__ASSIGNED TASK__: The result should be the lines from the one holding "ancien secrétaire général de" to the final line of the records below, repeated exactly and with no pictures.

__DATA TO USE__:
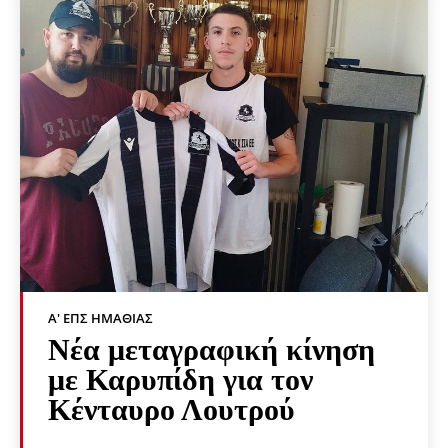
Α' ΕΠΣ ΗΜΑΘΊΑΣ
Νέα μεταγραφική κίνηση
με Καρυπίδη για τον
Κένταυρο Λουτρού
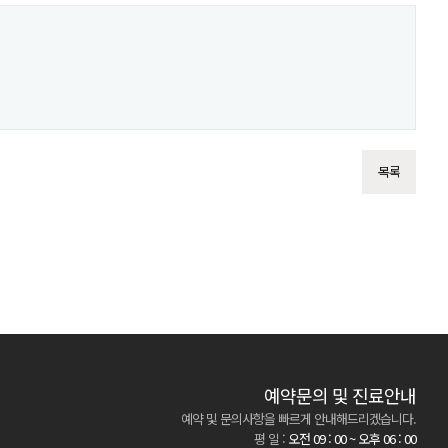
목록
예약문의 및 진료안내
예약 및 문의사항을 빠르게 안내해드리겠습니다.
평 일 :
오전 09 : 00 ~ 오후 06 : 00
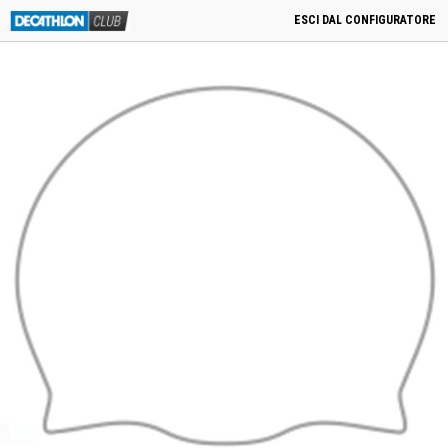
menu
0
Cart
0,00
€
PRODOTTI CORRELATI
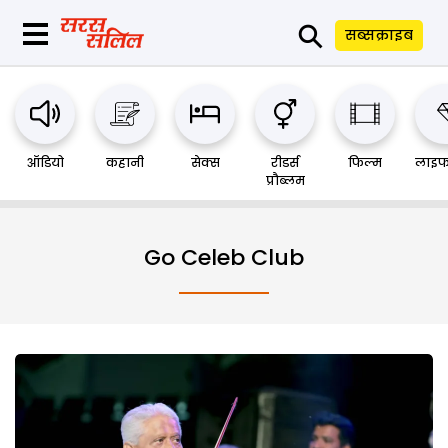
⚲
सब्सक्राइब
ऑडियो
कहानी
सेक्स
रीडर्स
फिल्म
लाइफ
प्रौब्लम
Go Celeb Club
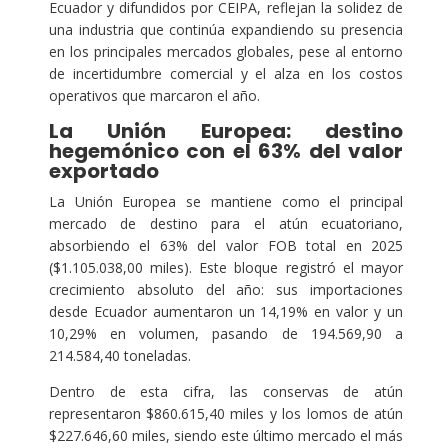
Ecuador y difundidos por CEIPA, reflejan la solidez de
una industria que continúa expandiendo su presencia
en los principales mercados globales, pese al entorno
de incertidumbre comercial y el alza en los costos
operativos que marcaron el año.
La Unión Europea: destino
hegemónico con el 63% del valor
exportado
La Unión Europea se mantiene como el principal
mercado de destino para el atún ecuatoriano,
absorbiendo el 63% del valor FOB total en 2025
($1.105.038,00 miles). Este bloque registró el mayor
crecimiento absoluto del año: sus importaciones
desde Ecuador aumentaron un 14,19% en valor y un
10,29% en volumen, pasando de 194.569,90 a
214.584,40 toneladas.
Dentro de esta cifra, las conservas de atún
representaron $860.615,40 miles y los lomos de atún
$227.646,60 miles, siendo este último mercado el más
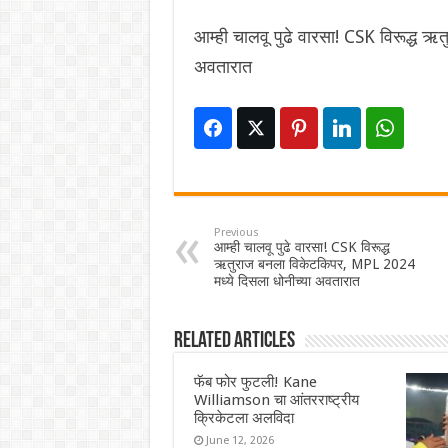
आम्ही चालवू पुढे वारसा! CSK विरूद्ध 
अवतारात
Previous
आम्ही चालवू पुढे वारसा! CSK विरूद्ध
ऋतुराज बनला विकेटकिपर, MPL 2024
मध्ये दिसला धोनीच्या अवतारात
Related Articles
फॅब फोर फुटली! Kane
Williamson चा आंतरराष्ट्रीय
क्रिकेटला अलविदा
June 12, 2026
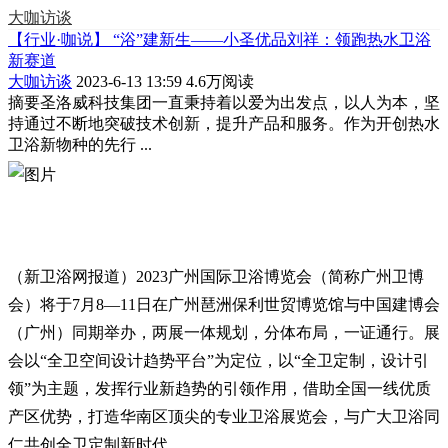
大咖访谈
【行业·咖说】 “浴”建新生——小圣优品刘祥：领跑热水卫浴
新赛道
大咖访谈
2023-6-13 13:59
4.6万阅读
摘要
圣洛威科技集团一直秉持着以爱为出发点，以人为本，坚
持通过不断地突破技术创新，提升产品和服务。作为开创热水
卫浴新物种的先行 ...
（新卫浴网报道）2023广州国际卫浴博览会（简称广州卫博
会）将于7月8—11日在广州琶洲保利世贸博览馆与中国建博会
（广州）同期举办，两展一体规划，分体布局，一证通行。展
会以“全卫空间设计趋势平台”为定位，以“全卫定制，设计引
领”为主题，发挥行业新趋势的引领作用，借助全国一线优质
产区优势，打造华南区顶尖的专业卫浴展览会，与广大卫浴同
仁共创全卫定制新时代。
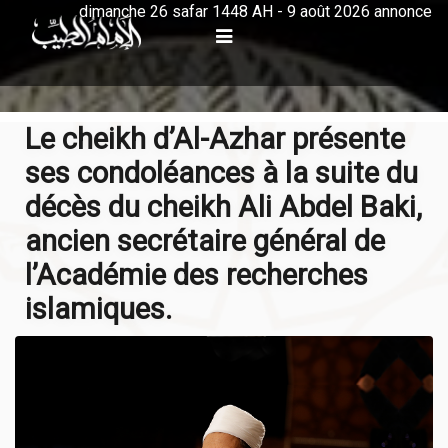
dimanche 26 safar 1448 AH - 9 août 2026 annonce
Le cheikh d’Al-Azhar présente
ses condoléances à la suite du
décès du cheikh Ali Abdel Baki,
ancien secrétaire général de
l’Académie des recherches
islamiques.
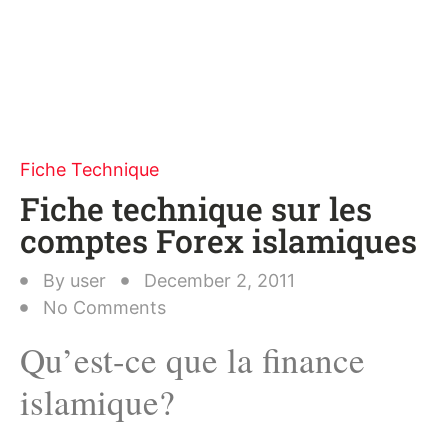
Fiche Technique
Fiche technique sur les
comptes Forex islamiques
By
user
December 2, 2011
No Comments
Qu’est-ce que la finance
islamique?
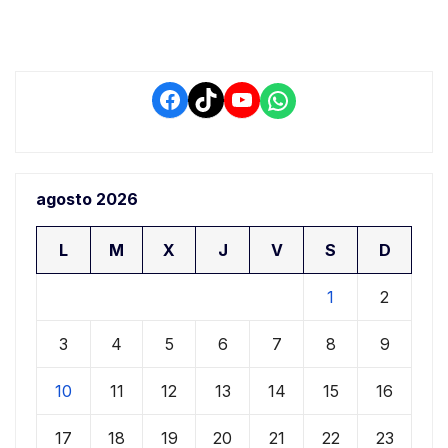
retrasos
Facebook
TikTok
YouTube
WhatsApp
agosto 2026
L
M
X
J
V
S
D
1
2
3
4
5
6
7
8
9
10
11
12
13
14
15
16
17
18
19
20
21
22
23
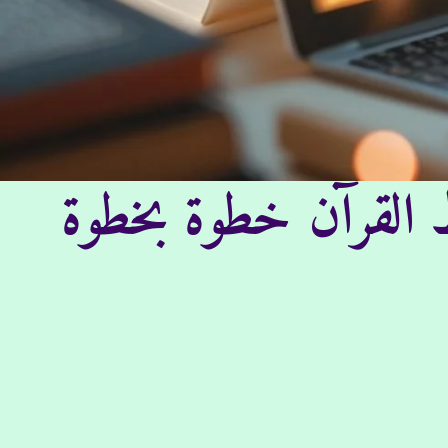
 القرآن خطوة بخطوة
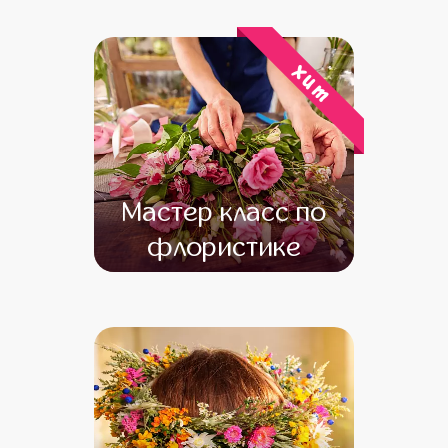
от 16 000
от 14 000
хит
Мастер класс по
флористике
от 19 000
от 17 000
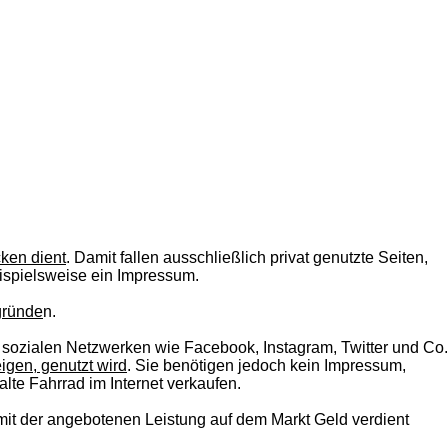
ken dient
. Damit fallen ausschließlich privat genutzte Seiten,
eispielsweise ein Impressum.
egründe
n.
ozialen Netzwerken wie Facebook, Instagram, Twitter und Co.
igen, genutzt wird
. Sie benötigen jedoch kein Impressum,
lte Fahrrad im Internet verkaufen.
it der angebotenen Leistung auf dem Markt Geld verdient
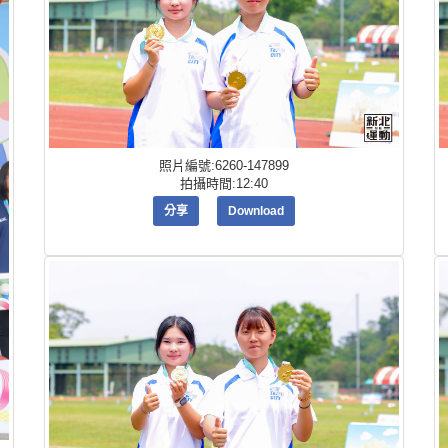
照片編號:6260-147899
拍攝時間:12:40
分享
Download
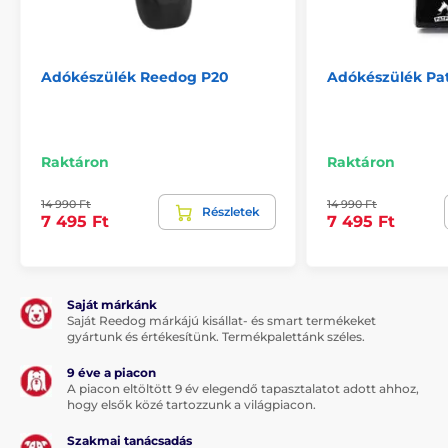
Adókészülék Reedog P20
Adókészülék Pa
Raktáron
Raktáron
14 990 Ft
14 990 Ft
Részletek
7 495 Ft
7 495 Ft
Saját márkánk
Saját Reedog márkájú kisállat- és smart termékeket
gyártunk és értékesítünk. Termékpalettánk széles.
9 éve a piacon
A piacon eltöltött 9 év elegendő tapasztalatot adott ahhoz,
hogy elsők közé tartozzunk a világpiacon.
Szakmai tanácsadás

__EXERCISE OUTPUT__:
ancien secrétaire général de
l’Académie des recherches
islamiques.
Fiche Technique
Fiche technique sur les
comptes Forex islamiques
By
user
December 2, 2011
No Comments
Qu’est-ce que la finance
islamique?
retrasos
Facebook
TikTok
YouTube
WhatsApp
agosto 2026
L
M
X
J
V
S
D
1
2
3
4
5
6
7
8
9
10
11
12
13
14
15
16
17
18
19
20
21
22
23
 القرآن خطوة بخطوة
от 16 000
от 14 000
хит
Мастер класс по
флористике
от 19 000
от 17 000
ken dient
. Damit fallen ausschließlich privat genutzte Seiten,
eispielsweise ein Impressum.
egründe
n.
ozialen Netzwerken wie Facebook, Instagram, Twitter und Co.
igen, genutzt wird
. Sie benötigen jedoch kein Impressum,
lte Fahrrad im Internet verkaufen.
it der angebotenen Leistung auf dem Markt Geld verdient
照片編號:6260-147899
拍攝時間:12:40
分享
Download
Adókészülék Reedog P20
Adókészülék Pa
Raktáron
Raktáron
14 990 Ft
14 990 Ft
Részletek
7 495 Ft
7 495 Ft
Saját márkánk
Saját Reedog márkájú kisállat- és smart termékeket
gyártunk és értékesítünk. Termékpalettánk széles.
9 éve a piacon
A piacon eltöltött 9 év elegendő tapasztalatot adott ahhoz,
hogy elsők közé tartozzunk a világpiacon.
Szakmai tanácsadás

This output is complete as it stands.